Enquanto Agosto se aproxima
sexta-feira, 21 de outubro de 2022
Uns minutos de exílio
Que sutil meu exílio:
Tenho por morada da saudade
Aquela curta madruga,
Uma gata entre as pernas
E um futuro que não foi.
terça-feira, 27 de setembro de 2022
Te olhando nos olhos descobri que a imprecisão é a forma mesma do amor.
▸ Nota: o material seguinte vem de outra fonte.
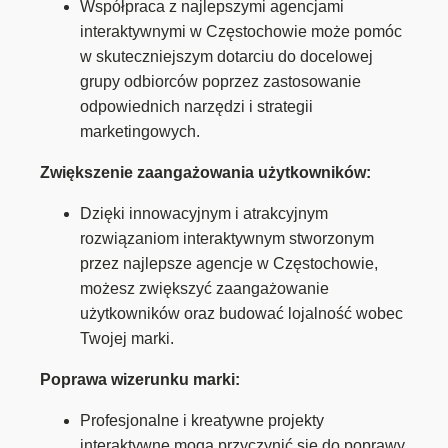
Współpraca z najlepszymi agencjami
interaktywnymi w Częstochowie może pomóc
w skuteczniejszym dotarciu do docelowej
grupy odbiorców poprzez zastosowanie
odpowiednich narzędzi i strategii
marketingowych.
Zwiększenie zaangażowania użytkowników:
Dzięki innowacyjnym i atrakcyjnym
rozwiązaniom interaktywnym stworzonym
przez najlepsze agencje w Częstochowie,
możesz zwiększyć zaangażowanie
użytkowników oraz budować lojalność wobec
Twojej marki.
Poprawa wizerunku marki:
Profesjonalne i kreatywne projekty
interaktywne mogą przyczynić się do poprawy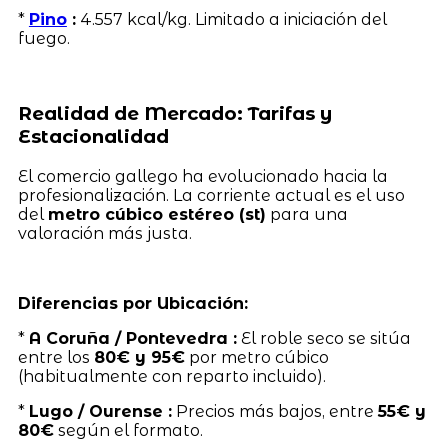
*
Pino
:
4.557 kcal/kg. Limitado a iniciación del
fuego.
Realidad de Mercado: Tarifas y
Estacionalidad
El comercio gallego ha evolucionado hacia la
profesionalización. La corriente actual es el uso
del
metro cúbico estéreo (st)
para una
valoración más justa.
Diferencias por Ubicación:
*
A Coruña / Pontevedra :
El roble seco se sitúa
entre los
80€ y 95€
por metro cúbico
(habitualmente con reparto incluido).
*
Lugo / Ourense :
Precios más bajos, entre
55€ y
80€
según el formato.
Melisma entre o Oliva e o verde claro coral
Descobri, te observando as mãos, a precisão magra recriando dragões em guardanapos de papel.
Descobri, te ouvindo a voz de musgo, que a felicidade volta mansa, mesmo que por um momento, mesmo que em meia madrugada, num espectro fugidio de onda, música e cor
terça-feira, 30 de agosto de 2022
segunda-feira, 1 de agosto de 2022
Poema dos olhos de um verde impreciso 2- Perigo
As sereias tímidas que moram nos seus olhos
não sabem ainda que sabem cantar.
Desavisadas,
me convidam a naufrágios,
sem dar por isso.
Sigo então a lição do poeta:
enquanto você canta,
me amarro ao mastro,
tapo os ouvidos com cera de abelha.
Não vou submergir.
Não desejo me afogar.
Mas seu canto, avesso de farol,
Iris de um verde impreciso,
me afasta da terra.
Vozerio de espuma, melopeia de brisa, cantilena que empurra
minha embarcação para o alto mar.
quarta-feira, 29 de junho de 2022
Olhos de verde impreciso
Não te peço nada.
Também há delicadeza no amor
que não se consumou na madrugada.
Alfinetes espetando as núvens,
Nuvens que nunca serão corpo,
Corpo que, num tremor de frio,
febre,
desejo,
Se percebe vivo outra vez.
Não te peço nada,
Só sua presença impressionista
de esverdeado impreciso.
E esse silêncio,
meio medo e mistério,
sem nenhuma explicação.
segunda-feira, 20 de setembro de 2021
Em segunda pessoa
Que pedra é essa que atiro à janela,
Pra te acordar na madrugada?
Sei bem,
Não é simples adormecer.
Tampouco é simples despertar.
Sei também do meu assombro
E dessa longa vigília
sob essa janela de um sobrado onde já não vives mais.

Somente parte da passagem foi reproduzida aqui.